Friday, May 6th, 2011

Seroxat Sufferers – Stand Up and Be Counted
By Bob Fiddaman
May 6, 2011

Did they or didn’t they?

Lauren Stevens, the Glaxo associate general counsel, who is charged with one count of obstructing an official proceeding, one count of falsifying documents before a federal agency and four counts of making false statements to the FDA, has heard evidence given to a jury by James Millar, GSK vice president of strategic pricing, contracting and marketing.

Millar had originally refused to testify but prosecutors persuaded the US District Judge [Roger W. Titus] to order him to give his testimony.

Millar was head of GSK’s marketing for Wellbutrin and remained insistent that GSK’s promotion of its product was as an antidepressant that carried low risk of weight gain and sexual dysfunction.

GSK have claimed that they worked with doctors to stop the promotion of Wellbutrin for off label use.

In 2002, writes Law 360′s Christopher Norton, “GSK became aware that the company’s two top promotional-speaker doctors were using slides in their presentations including information for off-label uses of the drug, but swiftly took steps to bring the pair into compliance with all regulations.”

Those top two doctors were named as Psychiatrist James Hudziak and physician James Pradko, they were both the most highly paid doctors in GSK’s Wellbutrin promotional stable.

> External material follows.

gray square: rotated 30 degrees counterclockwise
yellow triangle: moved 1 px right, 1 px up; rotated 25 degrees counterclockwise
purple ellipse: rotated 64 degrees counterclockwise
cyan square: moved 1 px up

It was Millar who, alongside others at GSK, worked with doctors that GSK, claimed, paid to promote the drug in an effort to ensure the physicians removed any mention of off-label uses from their presentations, especially in the wake of new regulations that began to roll out around 2002, he told the jury, writes Christopher Norton for Law360.

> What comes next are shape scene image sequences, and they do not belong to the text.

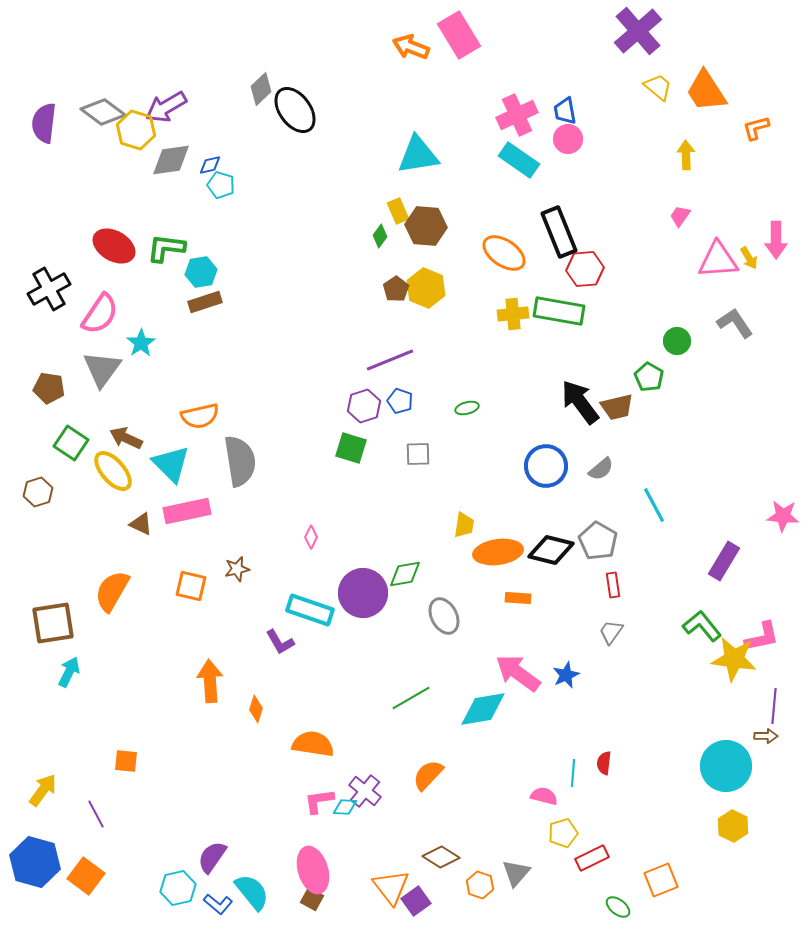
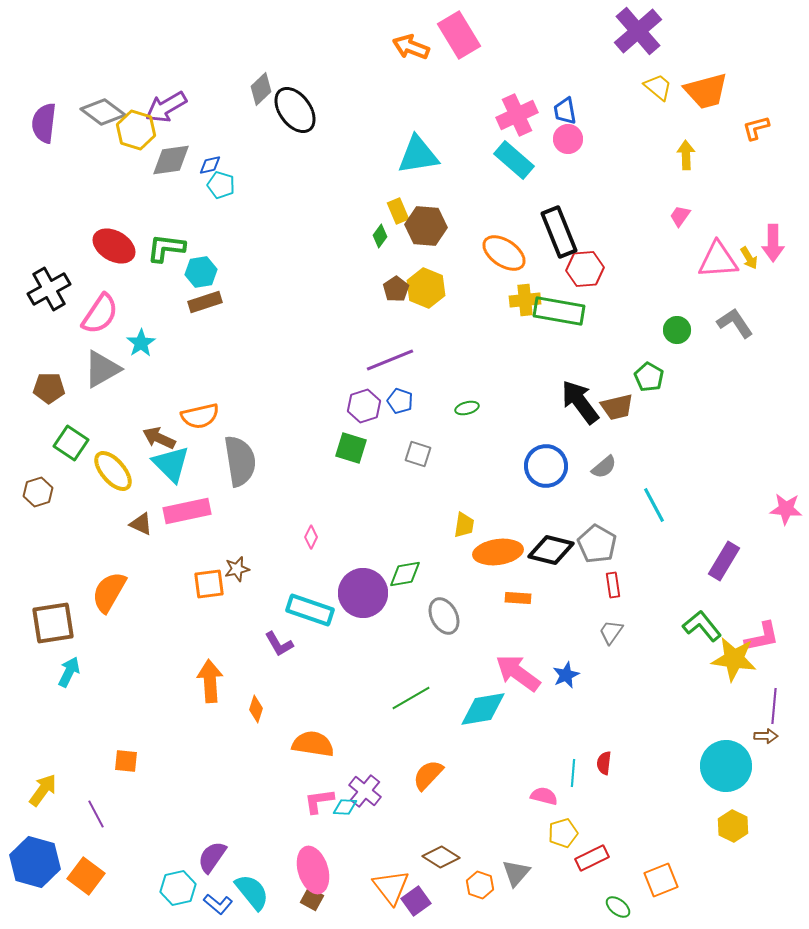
orange trapezoid at (706, 91): rotated 72 degrees counterclockwise
cyan rectangle at (519, 160): moved 5 px left; rotated 6 degrees clockwise
pink arrow at (776, 240): moved 3 px left, 3 px down
yellow cross at (513, 314): moved 12 px right, 14 px up
green circle at (677, 341): moved 11 px up
gray triangle at (102, 369): rotated 24 degrees clockwise
brown pentagon at (49, 388): rotated 8 degrees counterclockwise
brown arrow at (126, 438): moved 33 px right
gray square at (418, 454): rotated 20 degrees clockwise
gray semicircle at (601, 469): moved 3 px right, 2 px up
pink star at (783, 516): moved 3 px right, 7 px up
gray pentagon at (598, 541): moved 1 px left, 3 px down
orange square at (191, 586): moved 18 px right, 2 px up; rotated 20 degrees counterclockwise
orange semicircle at (112, 591): moved 3 px left, 1 px down
purple L-shape at (280, 642): moved 1 px left, 2 px down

It is alleged that Lauren Stevens lied to the FDA when they sought information from GSK about whether or not they promoted Wellbutrin for weight loss. It’s also alleged that Stevens knew GSK had sponsored programs that promoted Wellbutrin as a weight loss drug. Stevens is also alleged to have known that GSK had paid many doctors to promote Wellbutrin to other doctors which included “off-label” use.

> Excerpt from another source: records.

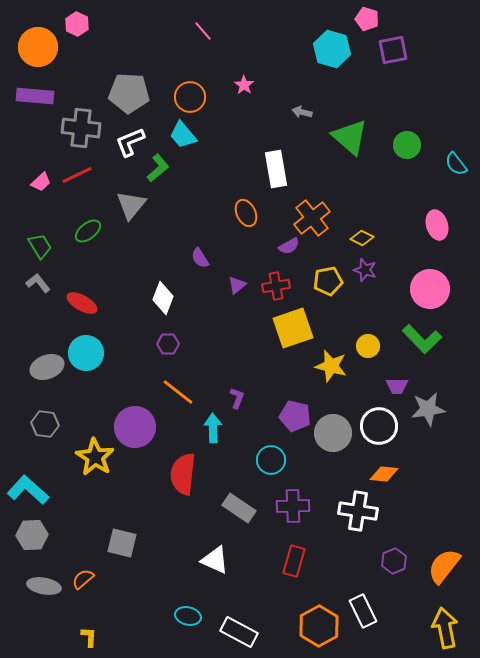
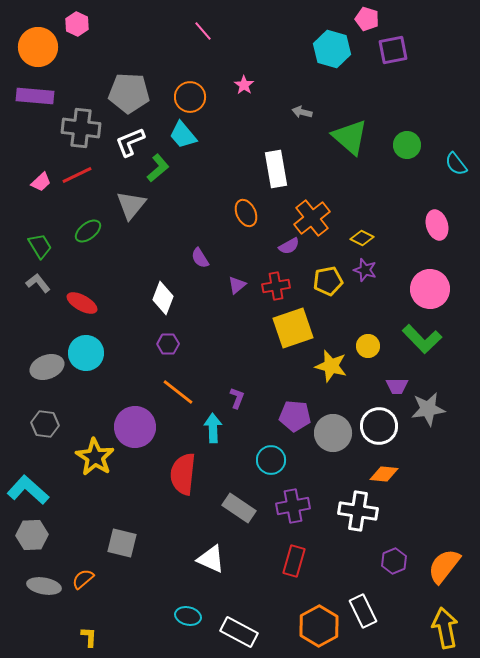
purple pentagon at (295, 416): rotated 8 degrees counterclockwise
purple cross at (293, 506): rotated 8 degrees counterclockwise
white triangle at (215, 560): moved 4 px left, 1 px up
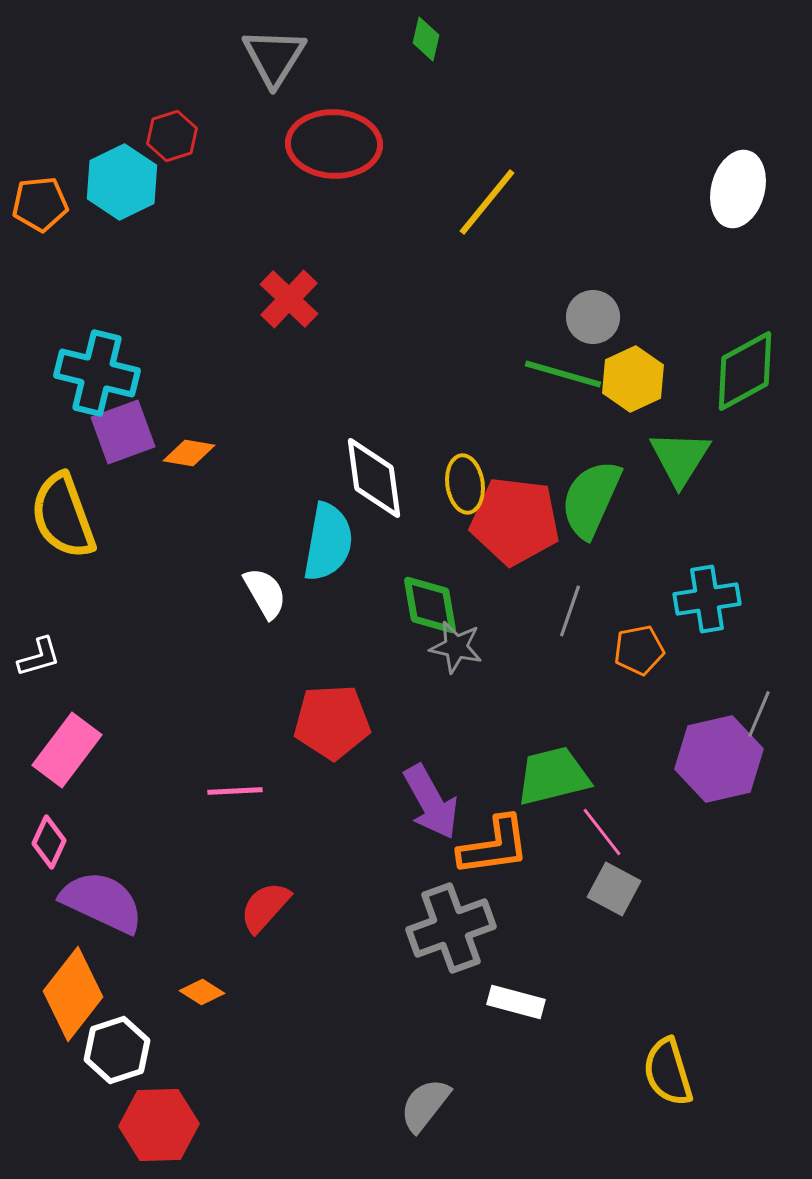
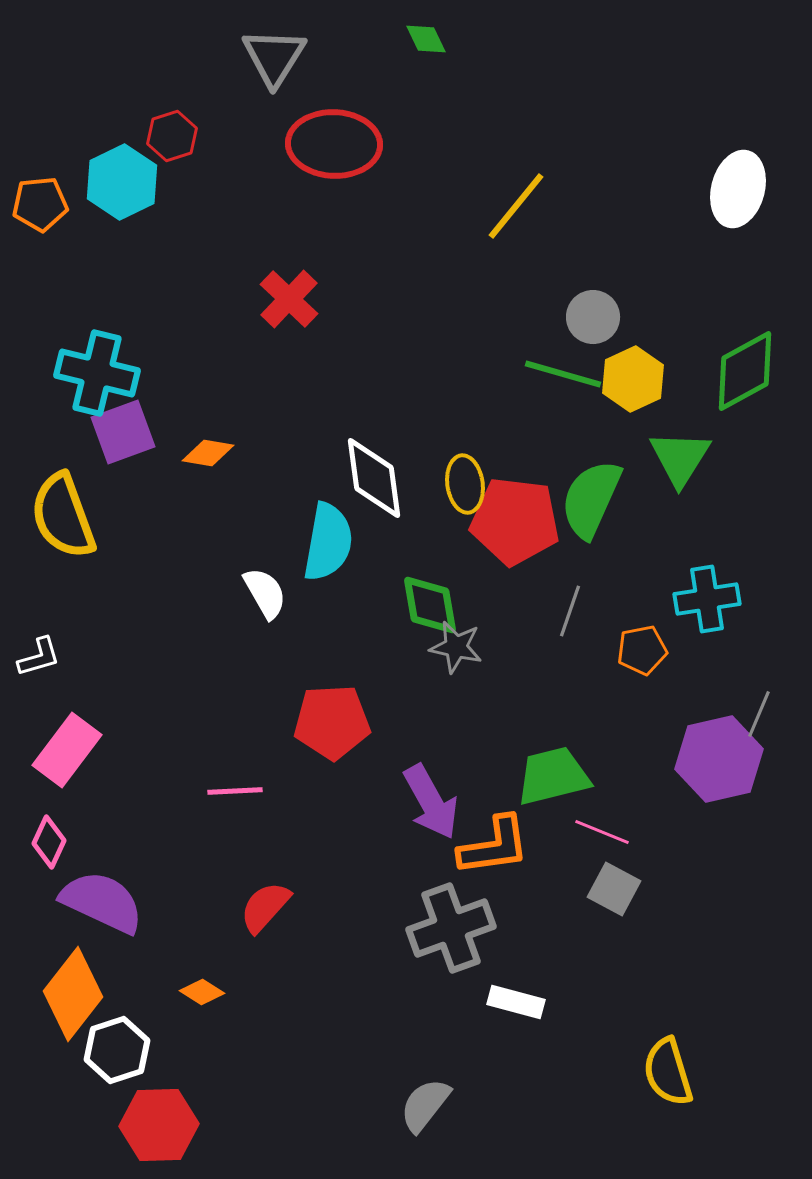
green diamond at (426, 39): rotated 39 degrees counterclockwise
yellow line at (487, 202): moved 29 px right, 4 px down
orange diamond at (189, 453): moved 19 px right
orange pentagon at (639, 650): moved 3 px right
pink line at (602, 832): rotated 30 degrees counterclockwise
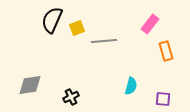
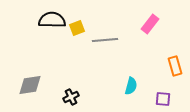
black semicircle: rotated 68 degrees clockwise
gray line: moved 1 px right, 1 px up
orange rectangle: moved 9 px right, 15 px down
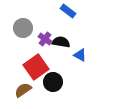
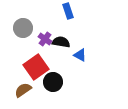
blue rectangle: rotated 35 degrees clockwise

Millar claims that he was sent to monitor Psychiatrist James Hudziak after concerns were raised about his potential use of off-label slides, slides he used at presentations. Millar was apparently able to make Hudziak change the presentation and got him to start using a “company approved” slide kit.

Stevens has claimed that she concealed slides from the FDA showing that GSK was promoting Wellbutrin for illegal unapproved use, she has also claimed that she was advised by a company lawyer to do so.

So, we have GSK saying they did everything in their power to stop doctors promoting the illegal, unapproved use of Wellbutrin… yet we have Stevens, as part of her defence, claiming she concealed slides that showed GSK was promoting Wellbutrin for illegal unapproved use. Not only that – she was told to do so by one of GSK’s lawyers!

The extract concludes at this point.